Posted: 02/ 2/2012 5:38 pm

Skrillex is a DJ and electronic dance music producer whose real name is Sonny Moore. His haircut is asymmetrical and his preferred genre of music is currently dubstep, though he got his first musical breaks as the singer of a screamo band called From First to Last.

This week Skrillex played a string of gigs in the New York area, which means that critics from taste-making websites were able to stop by his shows, where they were shocked by what they saw and forced to confront their creeping climb into the attic of adulthood, a place where bloggers aren't accustomed to finding themselves.

And what's more interesting than the debate over whether or not Moore's glitched out arsenal of brash house hits "ruined" dubstep is how some of the country's best bloggers reacted to his live shows. Both Grantland's Amos Barshad and Gawker's Adrian Chen found themselves feeling old at Skrillex's Webster Hall gig.

Barshad writes, "One thing about being 27 is that you're definitely old enough to be allowed to flippantly dismiss things high school kids are into, but not necessarily old enough to want to flippantly dismiss things high school kids are into."

He goes on to encounter the various rave types, from bros to girls in bras on bros' shoulders. From his post, it seems like Chen, also 27, had a similar experience:

At 2am this morning, dampened with beer spilled by the drunk couple grinding above me as Skrillex bounced like a greased spring backlit by an enormous LCD screen filled with a loop of the viral video Nyan Cat I definitely felt on the far side of that line for one of the few times in my 27 years.

Dubstep is essentially what happens when the bottom is dropped out of a song's bassline. Dubstep often start out calm and melodic, but as a track nears its "drop" (an instrumental chorus on steroids), the beat builds and doubles on top of itself until it's finally released in a barrage of wobbly, extended downbeats and high-pitched screeches.

At a Skrillex show, the primary style of dancing is jumping. The crowd signs on for a ride, following the 24 year-old from one bass drop to another as he gyrates wildly (really, wildly) behind an M-Audio controller and laptop. Some in the audience smoke marijuana and others partake in MDMA, but many at a Skrillex show are simply -- and unabashedly earnestly -- "raging."

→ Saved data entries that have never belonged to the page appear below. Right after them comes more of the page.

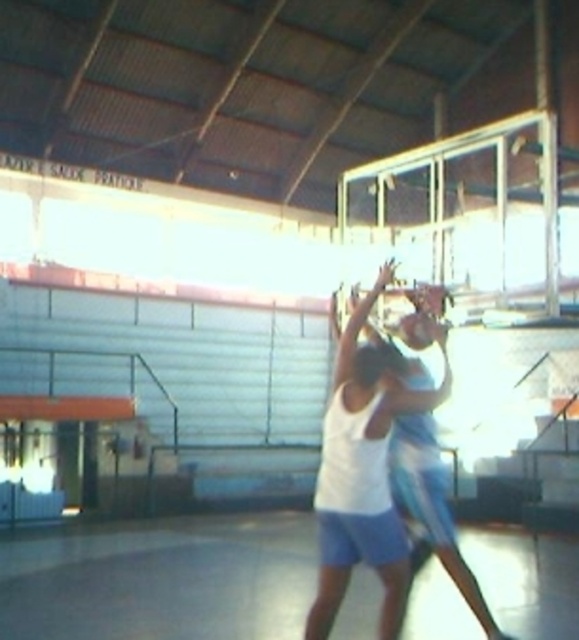 You are standing at the entrance of the basketball court and want to find the smooth concrete floor at center. According to the coordinates provided, in which direction should you move from your current position?

The smooth concrete floor at center is located at coordinates point (160,577). Since the coordinate system typically has (0,0) at the bottom left corner, you should move towards the right and upwards from the entrance to reach it.

You are a basketball coach planning to place a 20 cm wide equipment box on the smooth concrete floor at center. The white matte basketball at center has a diameter of 24 cm. Will the equipment box fit on the floor without overlapping the basketball?

The smooth concrete floor at center is wider than the white matte basketball at center, so the equipment box with 20 cm width can be placed on the floor without overlapping the basketball as there is enough space between them.

You are a basketball coach observing the court. You notice the smooth concrete floor at center and the white matte basketball at center. Which object takes up more space in the image?

The smooth concrete floor at center has a larger size compared to the white matte basketball at center, so it takes up more space in the image. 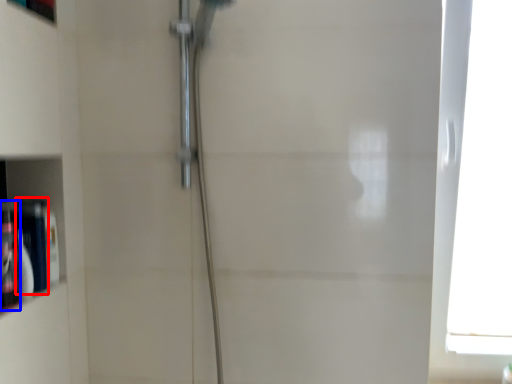 Question: Which of the following is the farthest to the observer, toiletry (highlighted by a red box) or toiletry (highlighted by a blue box)?

Choices:
 (A) toiletry
 (B) toiletry

Answer: (A) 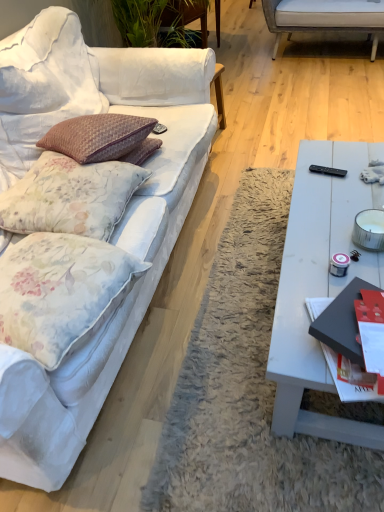 Question: Is red glossy magazine at right at the right side of floral fabric pillow at left, which ranks as the 2th pillow in bottom-to-top order?

Choices:
 (A) yes
 (B) no

Answer: (A)

Question: From the image's perspective, is red glossy magazine at right beneath floral fabric pillow at left, acting as the first pillow starting from the top?

Choices:
 (A) no
 (B) yes

Answer: (B)

Question: Is red glossy magazine at right oriented towards floral fabric pillow at left, which ranks as the 2th pillow in bottom-to-top order?

Choices:
 (A) no
 (B) yes

Answer: (A)

Question: Is red glossy magazine at right placed right next to floral fabric pillow at left, which ranks as the 2th pillow in bottom-to-top order?

Choices:
 (A) no
 (B) yes

Answer: (A)

Question: Is red glossy magazine at right shorter than floral fabric pillow at left, acting as the first pillow starting from the top?

Choices:
 (A) no
 (B) yes

Answer: (B)

Question: Is the depth of red glossy magazine at right less than that of floral fabric pillow at left, which ranks as the 2th pillow in bottom-to-top order?

Choices:
 (A) yes
 (B) no

Answer: (A)

Question: Does floral fabric pillow at left, which ranks as the 2th pillow in bottom-to-top order, turn towards floral fabric pillow at left, which is the first pillow from bottom to top?

Choices:
 (A) no
 (B) yes

Answer: (A)

Question: Can you confirm if floral fabric pillow at left, acting as the first pillow starting from the top, is positioned to the left of floral fabric pillow at left, which is the first pillow from bottom to top?

Choices:
 (A) no
 (B) yes

Answer: (B)

Question: From a real-world perspective, does floral fabric pillow at left, acting as the first pillow starting from the top, stand above floral fabric pillow at left, acting as the second pillow starting from the top?

Choices:
 (A) yes
 (B) no

Answer: (A)

Question: From the image's perspective, is floral fabric pillow at left, acting as the first pillow starting from the top, under floral fabric pillow at left, acting as the second pillow starting from the top?

Choices:
 (A) no
 (B) yes

Answer: (A)

Question: Considering the relative sizes of floral fabric pillow at left, which ranks as the 2th pillow in bottom-to-top order, and floral fabric pillow at left, acting as the second pillow starting from the top, in the image provided, is floral fabric pillow at left, which ranks as the 2th pillow in bottom-to-top order, shorter than floral fabric pillow at left, acting as the second pillow starting from the top,?

Choices:
 (A) yes
 (B) no

Answer: (A)

Question: From a real-world perspective, is floral fabric pillow at left, which ranks as the 2th pillow in bottom-to-top order, physically below floral fabric pillow at left, which is the first pillow from bottom to top?

Choices:
 (A) no
 (B) yes

Answer: (A)

Question: Is black plastic remote control at right turned away from white fabric couch at left?

Choices:
 (A) no
 (B) yes

Answer: (B)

Skrillex's recent spike in media coverage is a bit confusing given that the DJ isn't doing anything notable this week. He released his latest EP, Bangarang in December, and aside from picking up a Grammy nod last month (that's how underground he is), he's just touring as usual.

As a somewhat younger editor who has interviewed a number of EDM artists and found himself at Webster Hall and Pacha a number of times this year as a result, Skrillex's show didn't seem that different to me. I saw him the night after, at Wednesday's show at Pacha, and the crowd didn't seem significantly more... activated than at shows for Dirty South, Afrojack, Benny Bennassi or Dada Life. (Though a young lady next to me did suddenly take off her jeans).

What was perhaps missing from Chen and Barshad's posts was the realization that this is now a completely mainstream phenomenon that happens nightly across the country. Skrillex and his EDM colleagues sell out bigger concerts than any other genre, with festivals that draw as many as 100,000 of the crazy young kids the critics encountered at Webster Hall.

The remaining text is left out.